» Extracted data entries
= Beginning of Section =

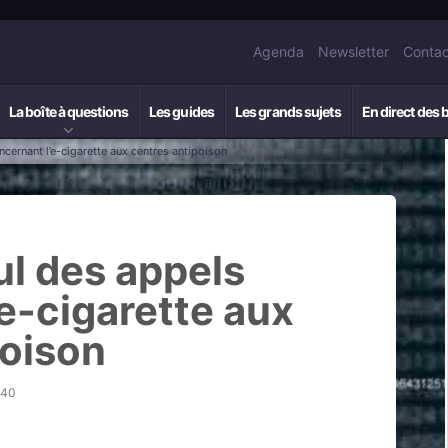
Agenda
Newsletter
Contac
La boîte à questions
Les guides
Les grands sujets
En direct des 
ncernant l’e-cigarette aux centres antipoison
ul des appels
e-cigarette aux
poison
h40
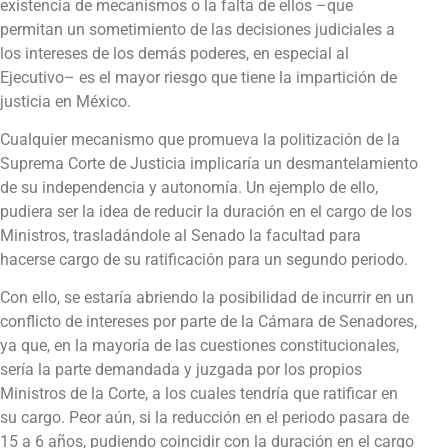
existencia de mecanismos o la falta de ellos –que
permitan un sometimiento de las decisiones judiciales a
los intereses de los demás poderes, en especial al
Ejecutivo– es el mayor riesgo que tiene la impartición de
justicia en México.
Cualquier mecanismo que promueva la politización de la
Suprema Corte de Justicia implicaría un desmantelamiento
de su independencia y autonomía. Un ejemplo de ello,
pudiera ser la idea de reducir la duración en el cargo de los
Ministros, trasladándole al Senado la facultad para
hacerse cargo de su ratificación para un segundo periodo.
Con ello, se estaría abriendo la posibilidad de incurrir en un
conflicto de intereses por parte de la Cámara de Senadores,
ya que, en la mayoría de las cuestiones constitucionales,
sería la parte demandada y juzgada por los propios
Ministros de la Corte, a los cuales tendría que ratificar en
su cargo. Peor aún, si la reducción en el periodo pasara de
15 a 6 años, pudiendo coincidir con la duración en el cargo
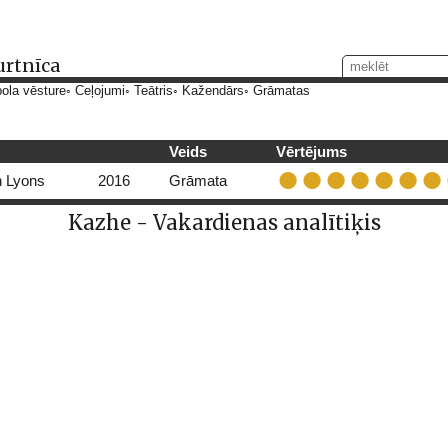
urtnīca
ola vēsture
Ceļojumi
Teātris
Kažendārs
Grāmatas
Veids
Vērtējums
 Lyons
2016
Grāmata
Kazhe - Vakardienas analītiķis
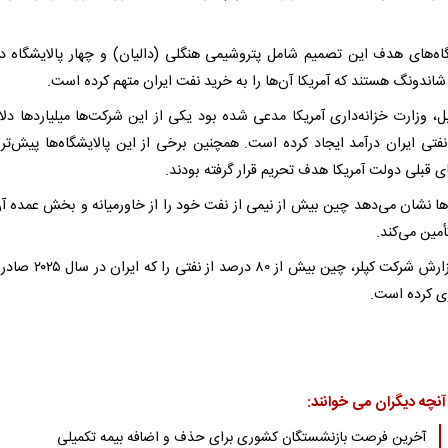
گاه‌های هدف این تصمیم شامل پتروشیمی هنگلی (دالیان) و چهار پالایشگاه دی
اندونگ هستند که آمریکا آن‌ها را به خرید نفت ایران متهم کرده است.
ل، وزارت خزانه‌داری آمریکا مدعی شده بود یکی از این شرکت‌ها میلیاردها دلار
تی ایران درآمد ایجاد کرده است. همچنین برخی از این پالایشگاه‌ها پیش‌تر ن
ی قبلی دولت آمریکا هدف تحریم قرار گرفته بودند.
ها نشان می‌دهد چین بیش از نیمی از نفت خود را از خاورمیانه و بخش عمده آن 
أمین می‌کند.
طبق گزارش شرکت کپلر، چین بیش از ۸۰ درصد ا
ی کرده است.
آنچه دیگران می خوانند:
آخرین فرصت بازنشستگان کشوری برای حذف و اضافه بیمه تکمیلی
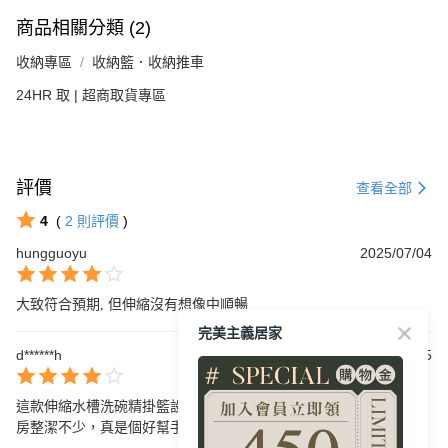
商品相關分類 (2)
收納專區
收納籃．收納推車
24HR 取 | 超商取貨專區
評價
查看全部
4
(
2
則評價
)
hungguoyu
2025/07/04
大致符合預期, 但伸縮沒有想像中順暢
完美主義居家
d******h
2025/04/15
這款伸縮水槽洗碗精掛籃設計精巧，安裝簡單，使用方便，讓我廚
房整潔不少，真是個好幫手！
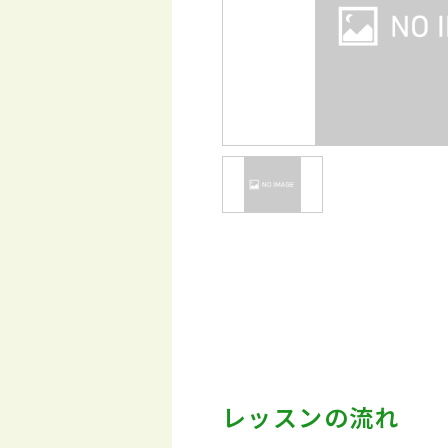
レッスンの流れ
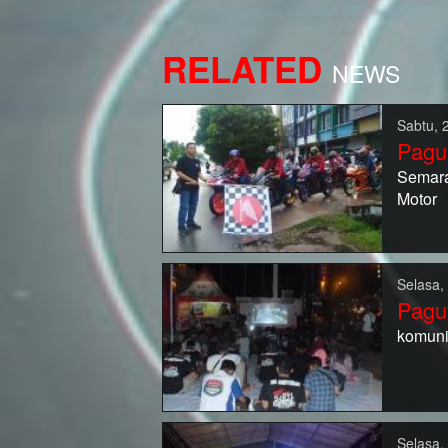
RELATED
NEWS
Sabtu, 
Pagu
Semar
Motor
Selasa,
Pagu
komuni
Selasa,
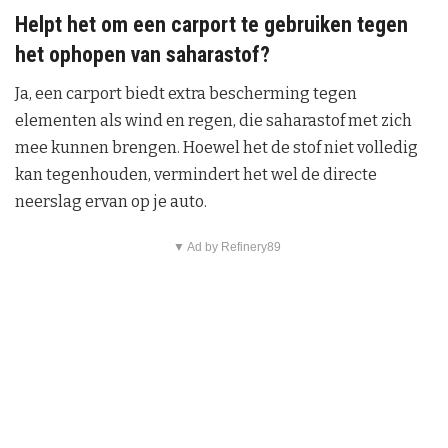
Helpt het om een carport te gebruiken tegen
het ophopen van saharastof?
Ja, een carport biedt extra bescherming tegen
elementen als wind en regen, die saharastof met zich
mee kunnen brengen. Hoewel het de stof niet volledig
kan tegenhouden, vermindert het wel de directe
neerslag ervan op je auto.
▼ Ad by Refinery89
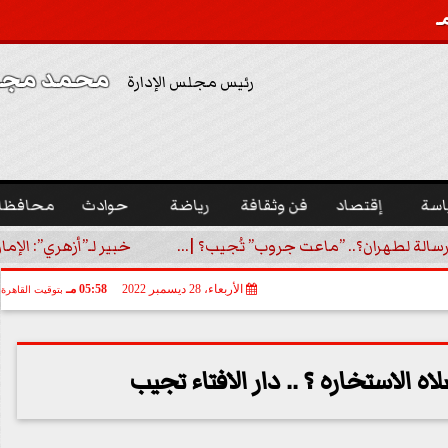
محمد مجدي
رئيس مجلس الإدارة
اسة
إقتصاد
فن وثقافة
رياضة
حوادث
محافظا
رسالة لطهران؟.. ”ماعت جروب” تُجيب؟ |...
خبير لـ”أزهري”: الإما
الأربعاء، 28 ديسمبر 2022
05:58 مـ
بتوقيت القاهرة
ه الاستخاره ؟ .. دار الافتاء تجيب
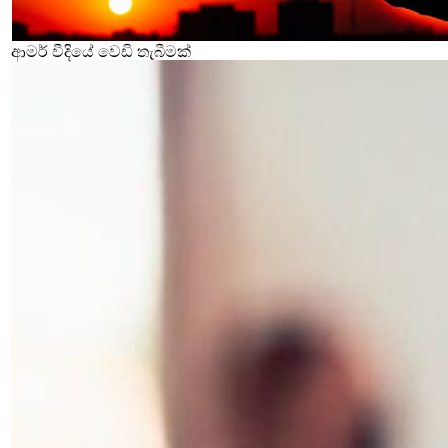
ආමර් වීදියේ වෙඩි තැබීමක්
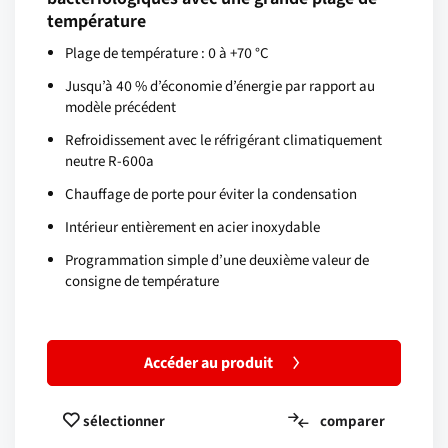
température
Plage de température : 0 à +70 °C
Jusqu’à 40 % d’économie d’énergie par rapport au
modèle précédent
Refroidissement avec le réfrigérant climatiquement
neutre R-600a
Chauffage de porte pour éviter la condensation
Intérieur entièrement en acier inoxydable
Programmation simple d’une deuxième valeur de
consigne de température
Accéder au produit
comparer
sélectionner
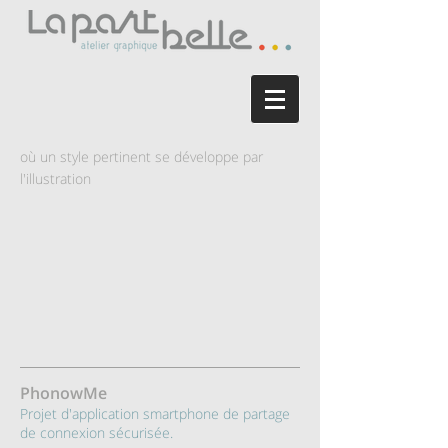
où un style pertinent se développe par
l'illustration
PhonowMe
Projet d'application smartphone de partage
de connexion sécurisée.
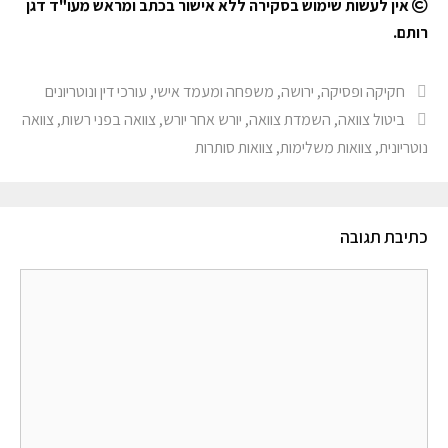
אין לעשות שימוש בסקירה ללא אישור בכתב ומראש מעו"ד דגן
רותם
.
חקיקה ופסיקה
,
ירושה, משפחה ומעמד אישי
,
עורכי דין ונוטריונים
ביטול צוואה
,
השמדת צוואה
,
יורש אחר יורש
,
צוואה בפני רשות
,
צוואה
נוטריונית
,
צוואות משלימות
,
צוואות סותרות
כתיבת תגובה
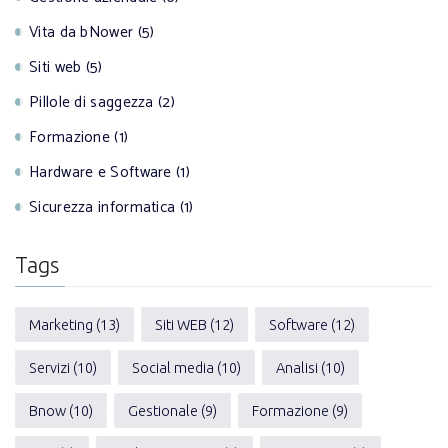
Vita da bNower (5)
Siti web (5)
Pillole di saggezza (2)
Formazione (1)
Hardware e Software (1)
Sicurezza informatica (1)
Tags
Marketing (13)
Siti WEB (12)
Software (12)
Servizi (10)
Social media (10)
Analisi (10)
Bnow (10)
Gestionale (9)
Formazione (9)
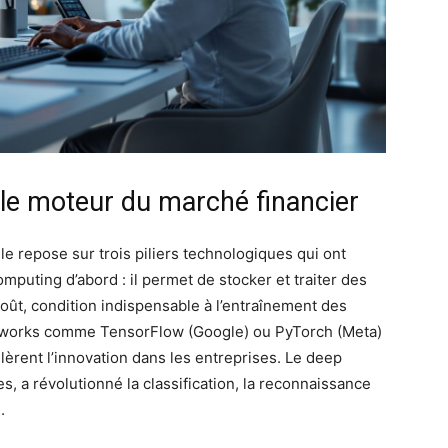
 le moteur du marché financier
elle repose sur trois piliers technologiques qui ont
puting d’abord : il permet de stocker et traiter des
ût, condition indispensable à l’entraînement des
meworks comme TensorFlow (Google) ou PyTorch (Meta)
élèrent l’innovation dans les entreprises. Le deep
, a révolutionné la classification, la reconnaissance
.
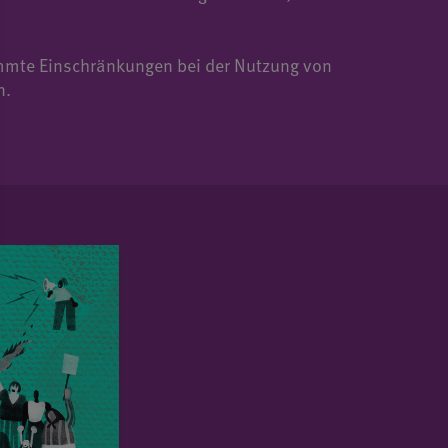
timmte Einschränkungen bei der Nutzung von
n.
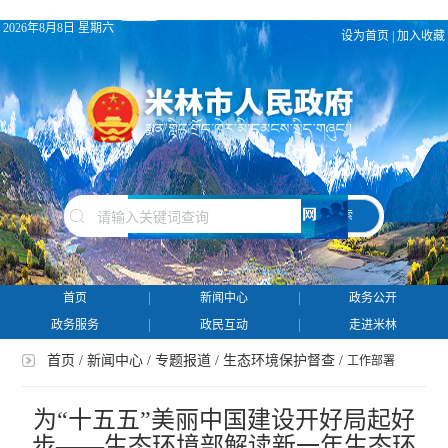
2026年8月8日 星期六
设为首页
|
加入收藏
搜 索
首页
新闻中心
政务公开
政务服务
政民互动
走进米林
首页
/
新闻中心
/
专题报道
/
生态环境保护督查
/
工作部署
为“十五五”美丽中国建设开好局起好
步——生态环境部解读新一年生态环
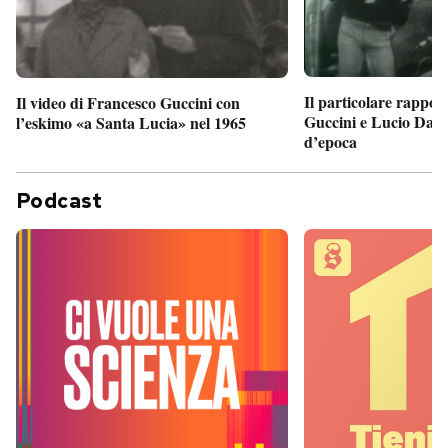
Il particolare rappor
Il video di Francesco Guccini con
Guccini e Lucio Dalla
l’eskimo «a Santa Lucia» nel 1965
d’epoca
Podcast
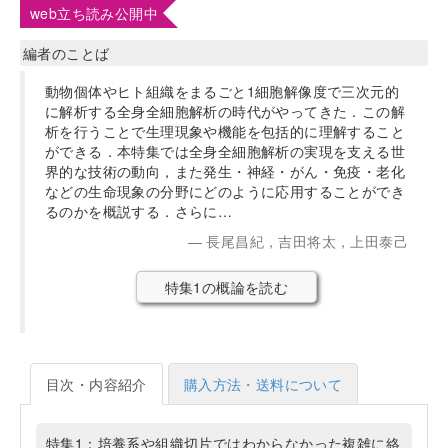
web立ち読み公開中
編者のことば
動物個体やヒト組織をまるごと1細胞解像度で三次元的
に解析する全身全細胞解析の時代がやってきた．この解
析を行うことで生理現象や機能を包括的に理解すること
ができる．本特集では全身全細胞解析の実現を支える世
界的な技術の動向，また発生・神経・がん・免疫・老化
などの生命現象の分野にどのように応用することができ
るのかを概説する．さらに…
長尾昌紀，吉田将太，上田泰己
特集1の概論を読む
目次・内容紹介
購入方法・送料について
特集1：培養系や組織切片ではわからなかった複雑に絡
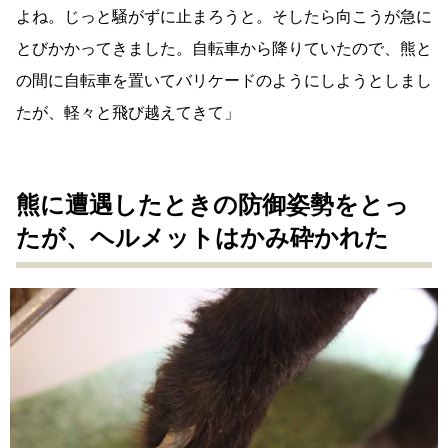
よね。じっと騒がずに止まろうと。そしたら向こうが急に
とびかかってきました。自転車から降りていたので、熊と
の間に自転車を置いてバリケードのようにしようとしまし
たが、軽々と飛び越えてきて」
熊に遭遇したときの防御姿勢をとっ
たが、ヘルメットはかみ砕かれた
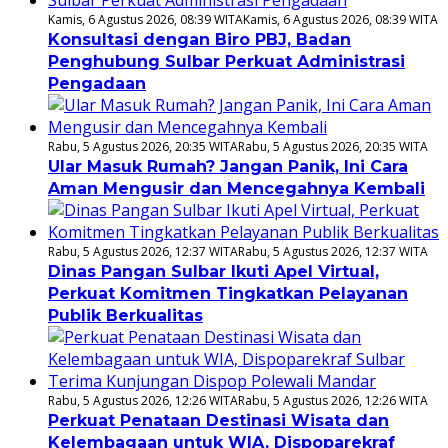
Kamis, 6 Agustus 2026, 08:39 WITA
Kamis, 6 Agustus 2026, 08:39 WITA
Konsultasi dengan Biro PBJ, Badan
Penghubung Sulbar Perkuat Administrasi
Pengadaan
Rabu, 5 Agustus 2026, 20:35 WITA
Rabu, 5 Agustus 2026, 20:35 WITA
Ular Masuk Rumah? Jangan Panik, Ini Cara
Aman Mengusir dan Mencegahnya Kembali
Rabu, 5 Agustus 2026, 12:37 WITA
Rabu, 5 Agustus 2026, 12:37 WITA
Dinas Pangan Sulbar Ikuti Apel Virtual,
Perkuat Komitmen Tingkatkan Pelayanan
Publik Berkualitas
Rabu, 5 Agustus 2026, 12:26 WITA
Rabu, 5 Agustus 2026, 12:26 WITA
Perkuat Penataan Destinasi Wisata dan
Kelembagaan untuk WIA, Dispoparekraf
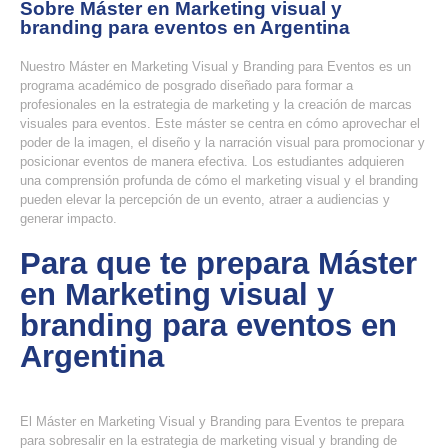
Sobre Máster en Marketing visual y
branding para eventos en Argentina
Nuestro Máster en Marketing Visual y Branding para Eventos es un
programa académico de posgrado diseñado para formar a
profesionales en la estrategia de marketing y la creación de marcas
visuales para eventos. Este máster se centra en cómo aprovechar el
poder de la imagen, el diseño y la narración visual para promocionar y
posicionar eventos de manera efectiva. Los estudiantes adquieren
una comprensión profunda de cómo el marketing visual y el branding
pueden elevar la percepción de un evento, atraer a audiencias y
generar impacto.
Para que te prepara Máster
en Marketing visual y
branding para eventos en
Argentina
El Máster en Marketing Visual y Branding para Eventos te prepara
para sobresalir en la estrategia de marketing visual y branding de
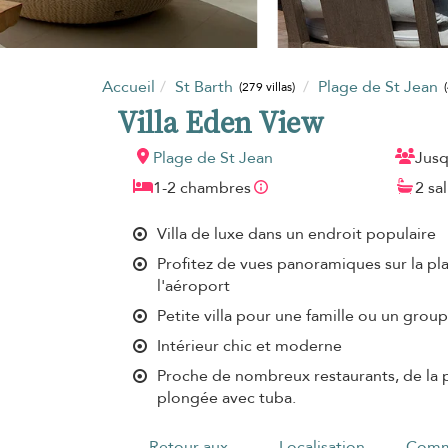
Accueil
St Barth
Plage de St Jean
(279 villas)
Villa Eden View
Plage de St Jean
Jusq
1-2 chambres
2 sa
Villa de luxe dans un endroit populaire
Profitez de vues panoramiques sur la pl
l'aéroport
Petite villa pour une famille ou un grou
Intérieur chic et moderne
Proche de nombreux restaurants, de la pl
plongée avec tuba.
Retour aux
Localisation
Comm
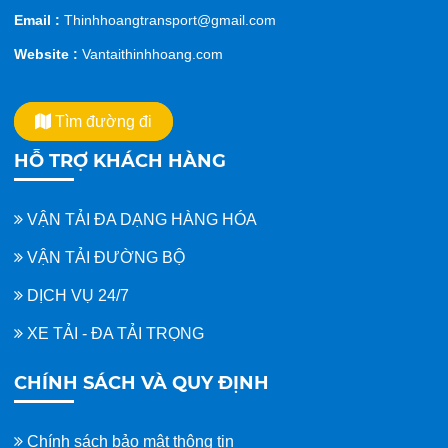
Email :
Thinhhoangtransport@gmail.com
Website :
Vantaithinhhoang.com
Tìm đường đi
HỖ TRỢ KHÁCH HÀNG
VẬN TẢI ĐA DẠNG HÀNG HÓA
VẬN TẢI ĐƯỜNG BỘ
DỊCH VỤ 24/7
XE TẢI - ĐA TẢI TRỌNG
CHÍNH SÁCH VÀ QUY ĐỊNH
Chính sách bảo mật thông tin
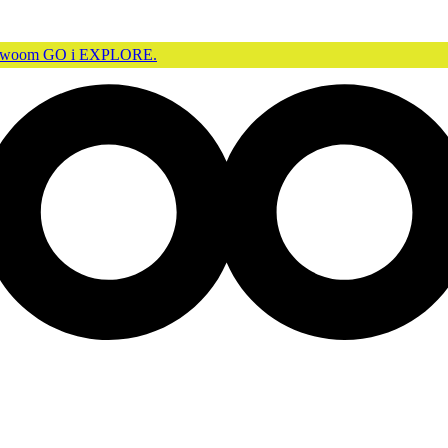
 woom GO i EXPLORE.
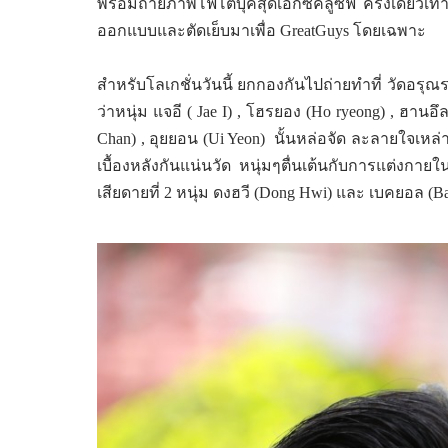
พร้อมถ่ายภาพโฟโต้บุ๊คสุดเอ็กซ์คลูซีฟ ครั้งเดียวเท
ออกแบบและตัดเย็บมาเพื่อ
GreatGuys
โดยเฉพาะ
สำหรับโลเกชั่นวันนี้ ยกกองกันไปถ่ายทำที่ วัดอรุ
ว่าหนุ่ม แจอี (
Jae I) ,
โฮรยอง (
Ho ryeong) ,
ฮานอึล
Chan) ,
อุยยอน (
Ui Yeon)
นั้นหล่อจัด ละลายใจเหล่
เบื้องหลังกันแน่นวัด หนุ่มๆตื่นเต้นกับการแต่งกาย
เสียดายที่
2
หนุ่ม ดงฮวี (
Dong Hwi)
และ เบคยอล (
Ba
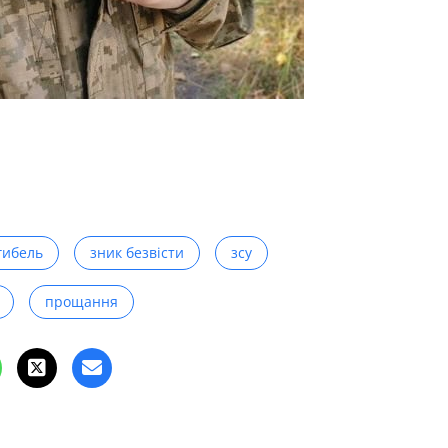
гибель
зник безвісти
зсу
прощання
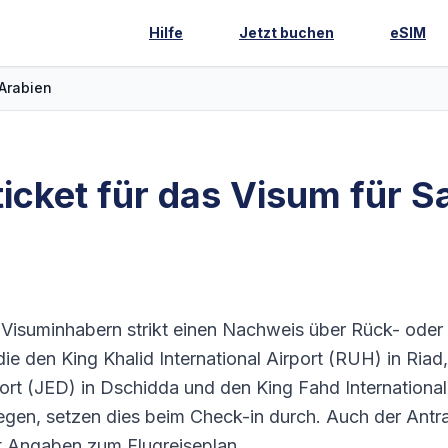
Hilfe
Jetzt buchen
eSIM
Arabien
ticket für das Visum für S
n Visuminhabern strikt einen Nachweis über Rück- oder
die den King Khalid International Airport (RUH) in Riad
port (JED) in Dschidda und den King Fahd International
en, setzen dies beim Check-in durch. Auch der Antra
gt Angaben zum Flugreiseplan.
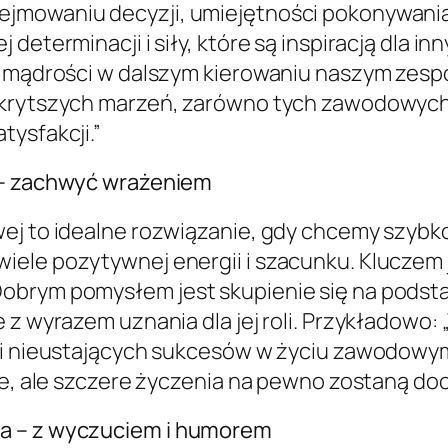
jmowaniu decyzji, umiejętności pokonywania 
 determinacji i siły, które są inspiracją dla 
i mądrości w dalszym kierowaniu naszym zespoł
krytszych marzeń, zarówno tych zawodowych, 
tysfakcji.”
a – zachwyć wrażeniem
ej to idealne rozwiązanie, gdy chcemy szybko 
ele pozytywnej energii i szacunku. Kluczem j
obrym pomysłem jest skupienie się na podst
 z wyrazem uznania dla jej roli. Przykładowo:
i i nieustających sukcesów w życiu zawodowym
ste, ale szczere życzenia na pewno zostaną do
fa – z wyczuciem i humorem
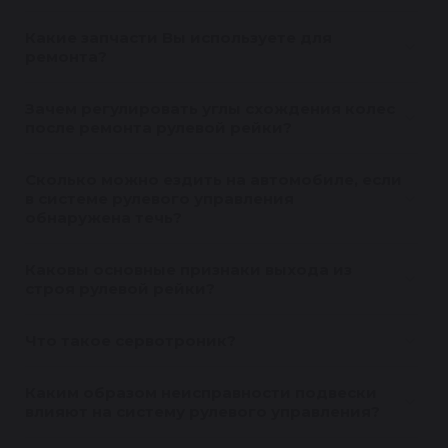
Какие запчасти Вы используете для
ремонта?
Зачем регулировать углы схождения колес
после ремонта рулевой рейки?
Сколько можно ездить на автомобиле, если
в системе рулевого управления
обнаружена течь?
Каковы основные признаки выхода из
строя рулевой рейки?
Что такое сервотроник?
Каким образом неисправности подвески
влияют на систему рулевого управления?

= End of Section =

» TASK TO COMPLETE
Needed here is a verbatim copy of the data from the first line through the line with "existencia de mecanismos", without pictures.

» RESULT OF THE TASK
Agenda
Newsletter
Contac
La boîte à questions
Les guides
Les grands sujets
En direct des 
ncernant l’e-cigarette aux centres antipoison
ul des appels
e-cigarette aux
poison
h40
existencia de mecanismos o la falta de ellos –que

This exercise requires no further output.